Un pourvoi a été formé par l’intéressé. La Cour de cassation va répondre en deux temps (Cass. crim., 14 nov. 2019, n° 19-83.285, P+B+R+I). Elle rappelle que l’article 65 du Code de procédure pénale, encadrant la notification d’une extension de la poursuite initiale, à la personne gardée à vue, d’un autre chef, « n’a pas pour effet de générer une garde à vue distincte de celle en cours au moment de cette notification ». Et que les articles 174 et 206 du Code de procédure pénale prévoient que « lorsque la chambre de l’instruction annule un acte de la procédure, elle doit également annuler tous les actes de la procédure subséquente qui découlent des actes viciés ».
 
Sur ce point, la chambre de l’instruction avait jugé que l’annulation du procès-verbal d’audition, intitulé « Procès-verbal de notification supplétive de garde à vue » ne pouvait avoir lieu. Le placement en garde à vue était juridiquement possible pour le chef d’usurpation d’identité, infraction n’ayant aucun lien avec le fait de refuser de se laisser signaliser, objet du placement en garde à vue. La Cour de cassation infirme cette interprétation précisant que « cette infraction est apparue notamment par la comparaison entre l’identité que le mis en cause avait déclinée lors du contrôle d’identité et le renseignement fourni par les autorités suisses, de sorte que la notification qui lui a été faite en exécution de la consigne donnée par le procureur de la République de son placement en garde à vue et des droits afférents, le 3 février à 17 heures 28, apparaît régulière ». 
 
Pour les clefs saisies, les juges du second degré avaient estimé que les clefs retrouvées avaient été remises dès le contrôle d’identité, soit avant le placement en garde à vue et qu’ainsi l’annulation du procès-verbal de saisie n’avait pas à avoir lieu.

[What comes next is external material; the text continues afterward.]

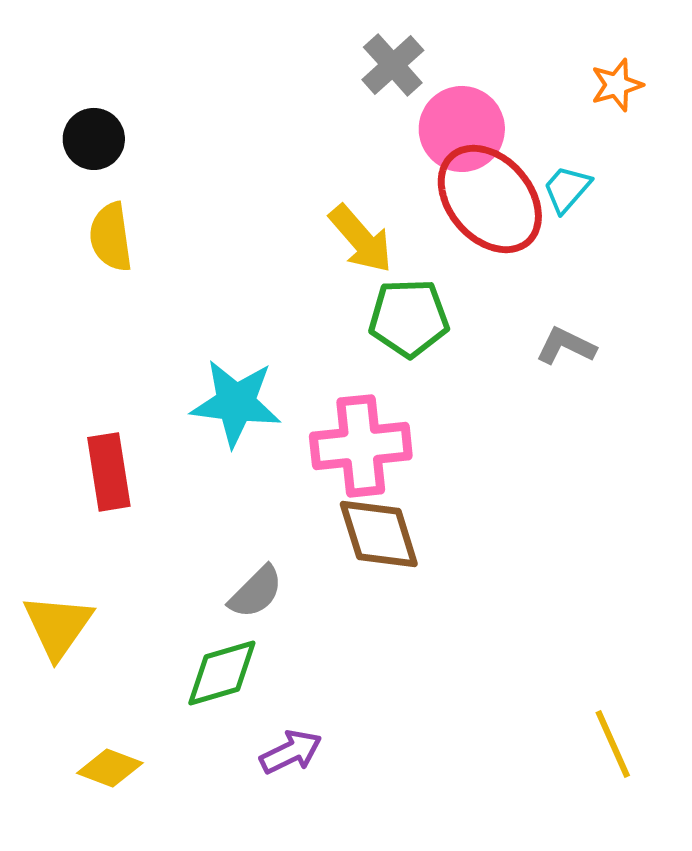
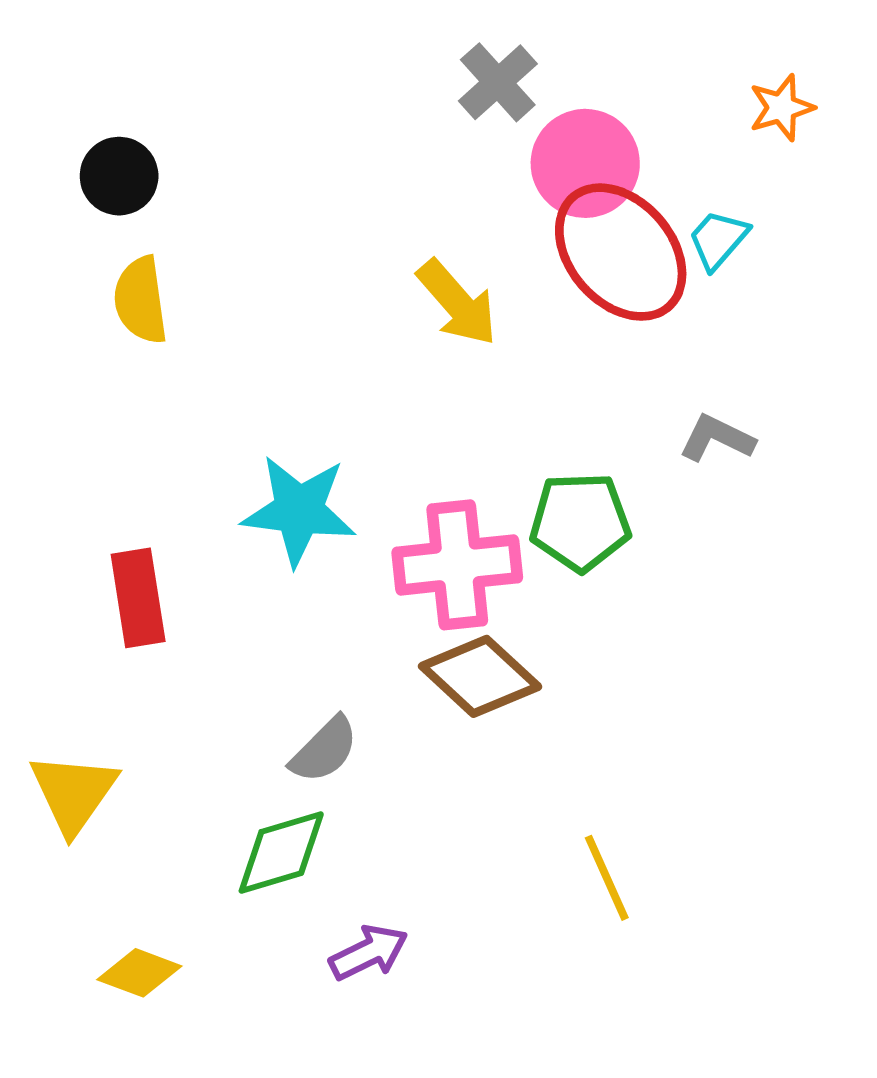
green pentagon: (409, 318) -> (580, 522), moved
brown diamond: (379, 534) -> (480, 676), turned -30
yellow line: (613, 744) -> (607, 878), moved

La Cour de cassation censure cette interprétation et affirme qu’elle « est en mesure de s’assurer que les clefs de M. X..., présentées par l’intéressé lors de son interpellation, avaient été conservées dans sa fouille et placées sous scellés dans le cadre de sa garde à vue ». Ainsi, « la chambre de l’instruction qui n’a pas tiré toutes les conséquences de la nullité qu’elle constatait, a méconnu le sens et la portée des texte susvisés ».
 
Par cette décision, les juges apportent une précision à l’article 65 dudit Code, créé par la loi du 27 mai 2014 (L. 27 mai 2014, n° 2014-535, JO 28 mai, art. 4). L’ajout de ces dispositions « répond à une demande des praticiens, en clarifiant les règles applicables, et en évitant un nouveau placement en garde à vue pour les nouveaux faits » précisait le bulletin officiel du ministère de la Justice (BOMJ, 30 mai 2014, n° 2014-05). La Cour de cassation vient confirmer cette vision unitaire : la notification de l’extension de la poursuite initiale à de nouveaux chefs ne peut générer une garde à vue distincte de celle en cours au moment de la notification.  Et la chambre de l’instruction, annulant une mesure de garde à vue, doit également annuler tous les actes de la procédure subséquente découlant des actes viciés.